2. The pesticidal gene orf5878 of a new strain of bacillus HSY204 of claim 1, wherein: the amino acid sequence of the insecticidal gene orf5878 is shown as SEQ ID NO. 2.

3. The pesticidal gene orf5878 of a new strain of bacillus HSY204 of claim 1, wherein: the cloning method of the insecticidal gene orf5878 comprises the following steps: the complete insecticidal gene fragment of orf5878 is obtained by using the genome of Bacillus cereus (HSY 204) as a template and adopting a PCR amplification method.

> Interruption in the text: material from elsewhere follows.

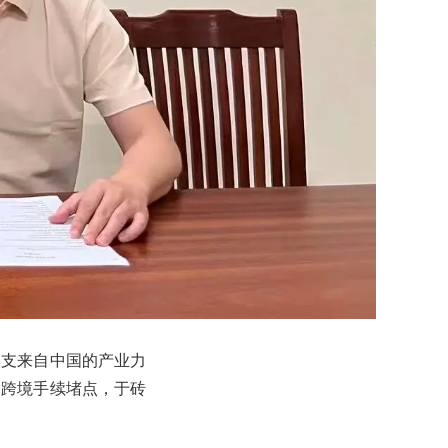
一支来自中国的产业力
通跨境手续堵点，于砖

4. The pesticidal gene orf5878 of a new strain of bacillus HSY204 of claim 3, wherein: the primer sequences and restriction enzymes for PCR amplification include:

orf5878 primer F: taagaaggagatatacatatgaaaataatgggggaatatatat, R: gtggtggtggtggtgctcgagccaccaaactccctcttttac, restriction enzymes XhoI and NdeI.

5. The use of the insecticidal gene orf5878 of a new strain of bacillus HSY204 as claimed in claim 1, wherein: the application is in the aspect of killing aedes.

6. The use of the insecticidal gene orf5878 of a novel strain of bacillus HSY204 as claimed in claim 1 for the preparation of a mosquito killer.